LONDON — The leader of Northern Ireland’s largest British unionist party heightened post-Brexit political tensions on Thursday, saying the U.K.’s divorce deal with the European Union could collapse the Belfast government and trigger a new era of violence and instability.
Democratic Unionist Party leader Jeffrey Donaldson threatened to pull his party out of the power-sharing administration if the rules for Northern Ireland trade agreed by the U.K. and the EU last year are not fundamentally changed within weeks.
In a speech in Belfast, he said the agreement known as the Northern Ireland Protocol “fundamentally undermines … the economic integrity of the United Kingdom and Northern Ireland’s position in it.”
“We are totally opposed to the protocol as it presently exists,” Donaldson said.
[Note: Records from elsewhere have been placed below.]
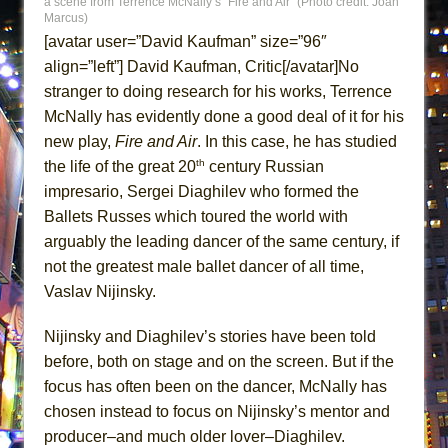
a scene from Terrence McNally’s “Fire and Air” (Photo credit: Joan
ETHAN MATHIAS
Marcus)
[avatar user=”David Kaufman” size=”96″
That Math Show
align=”left”] David Kaufman, Critic[/avatar]No
Lines
stranger to doing research for his works, Terrence
Dad Don’t Read This
McNally has evidently done a good deal of it for his
Misterman
new play,
Fire and Air
. In this case, he has studied
Camping
th
the life of the great 20
century Russian
impresario, Sergei Diaghilev who formed the
La Cage aux Folles (New York City Center
Ballets Russes which toured the world with
Encores!)
arguably the leading dancer of the same century, if
Small
not the greatest male ballet dancer of all time,
Silverback Mountain
Vaslav Nijinsky.
Romeo and Juliet (Free Shakespeare in the
Park)
Nijinsky and Diaghilev’s stories have been told
before, both on stage and on the screen. But if the
And Then the Rodeo Burned Down
focus has often been on the dancer, McNally has
Jerome
chosen instead to focus on Nijinsky’s mentor and
In the Devil’s Hands
producer–and much older lover–Diaghilev.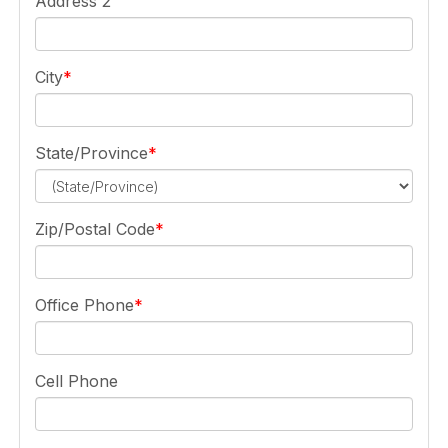
Address 2
City
State/Province
Zip/Postal Code
Office Phone
Cell Phone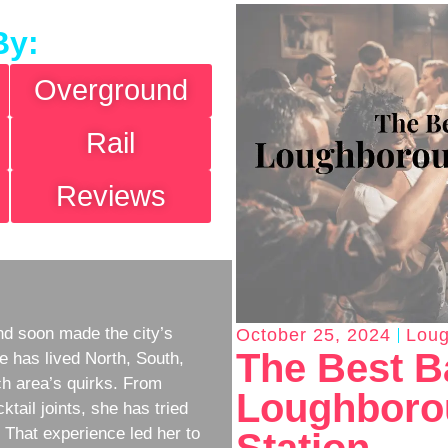
By:
Overground
Rail
Reviews
d soon made the city’s
October 25, 2024
Loug
The Best B
e has lived North, South,
h area’s quirks. From
Loughborou
ktail joints, she has tried
w. That experience led her to
Station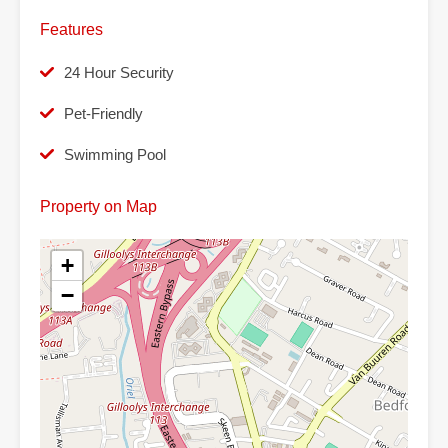
Features
24 Hour Security
Pet-Friendly
Swimming Pool
Property on Map
+
−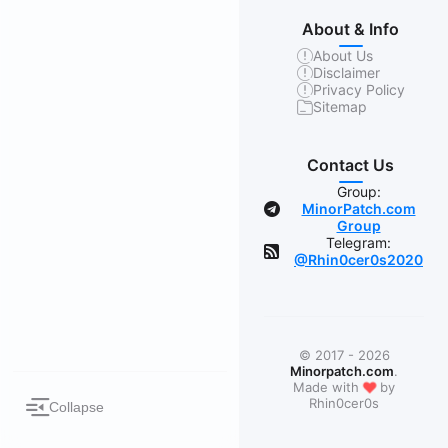
About & Info
About Us
Disclaimer
Privacy Policy
Sitemap
Contact Us
Group:
MinorPatch.com
Group
Telegram:
@Rhin0cer0s2020
© 2017 - 2026
Minorpatch.com
.
❤
Made with
by
Rhin0cer0s
Collapse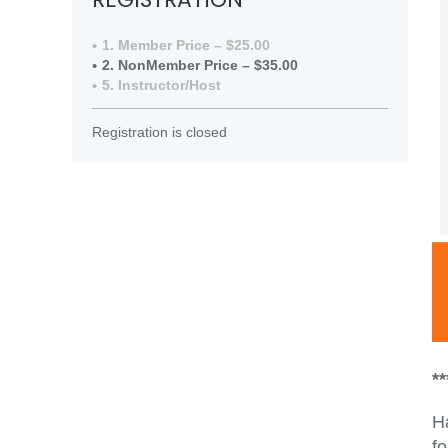
1. Member Price – $25.00
2. NonMember Price – $35.00
5. Instructor/Host
Registration is closed
*
H
fo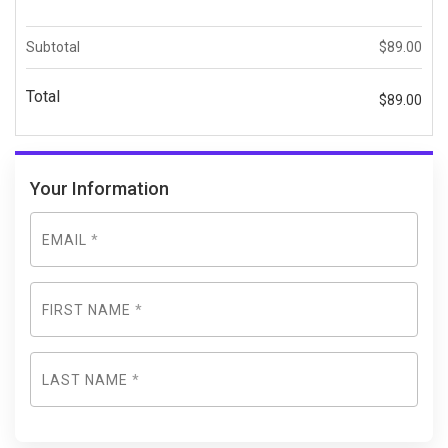
Subtotal
$
89.00
Total
$
89.00
Your Information
EMAIL
*
FIRST NAME
*
LAST NAME
*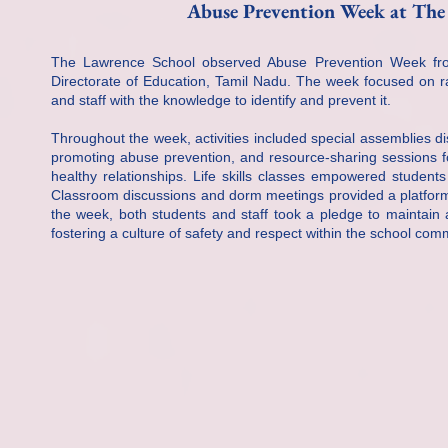
Abuse Prevention Week at The
The Lawrence School observed Abuse Prevention Week from
Directorate of Education, Tamil Nadu. The week focused on r
and staff with the knowledge to identify and prevent it.
Throughout the week, activities included special assemblies di
promoting abuse prevention, and resource-sharing sessions f
healthy relationships. Life skills classes empowered student
Classroom discussions and dorm meetings provided a platform
the week, both students and staff took a pledge to maintain 
fostering a culture of safety and respect within the school com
He said that the problems must be resolved “in weeks and not months or years,” and said DUP ministers would quit Northern Ireland’s Protestant-Catholic power-sharing administration rather than implement the deal in its present form. That would effectively collapse the government, which is run by the DUP and Irish nationalist party Sinn Fein.
He also said DUP ministers would boycott regular meetings with politicians in Ireland as a protest against the new rules.
“I say not as a threat, but as a matter of political reality that our political institutions will not survive a failure to resolve the problems that the protocol has created,” said Donaldson, who was elected DUP leader two months ago.
The crisis straining U.K.-EU relations stems from trade arrangements for Northern Ireland, the only part of the U.K. that has a land border with the 27-nation bloc. The divorce deal the two sides struck before Britain’s departure means customs and border checks must be conducted on some goods moving between Northern Ireland and the rest of the U.K.
The regulations are intended to prevent goods from Britain entering the EU’s tariff-free single market while keeping an open border between Northern Ireland and EU member Ireland — a key pillar of Northern Ireland’s peace process. But the checks have angered Northern Ireland’s unionists, who say they impose burdensome red tape on businesses and weaken Northern Ireland’s ties with the rest of the U.K.
Tensions over the new rules contributed to a week of street violence in Northern Ireland cities in April that saw youths pelt police with bricks, fireworks and gasoline bombs.
Donaldson said the violence had died down, “but I fear that unless we grapple with this issue, this will prove to be merely a pause, rather than an end to the disorder.”
Sinn Fein leader Mary Lou McDonald called Donaldson’s stance a “reckless, irresponsible and short-sighted election stunt.” Doug Beattie of the Ulster Unionist Party, the DUP’s rival for unionist votes, said Donaldson’s “threats” were counterproductive.
“We continue to lobby rather than threaten,” he said.
The EU’s chief Brexit official, Maros Sefcovic, urged all sides to “dial down the political rhetoric” and “work on the concrete problems.”
Britain and the EU both say they want to fix the problems, but they remain far apart on solutions.
Britain’s Conservative government has accused the bloc of being needlessly “purist” in implementing the rules. The U.K. is seeking ultimately to remove most checks, replacing them with a “light touch” system in which only goods at risk of entering the EU would be inspected.
In the meantime, Britain has postponed indefinitely the start of many checks on goods going to Northern Ireland, which were due to be phased in after the U.K. left the EU’s economic embrace at the end of 2020.
The EU says it won’t renegotiate the agreement and is calling for Britain to implement the deal that Prime Minister Boris Johnson agreed to.
The two sides have agreed to keep talking. Sefcovic, the European Commission vice-president Maros Sefcovic, is visiting Northern Ireland on Thursday and Friday to meet with businesses and politicians including Donaldson.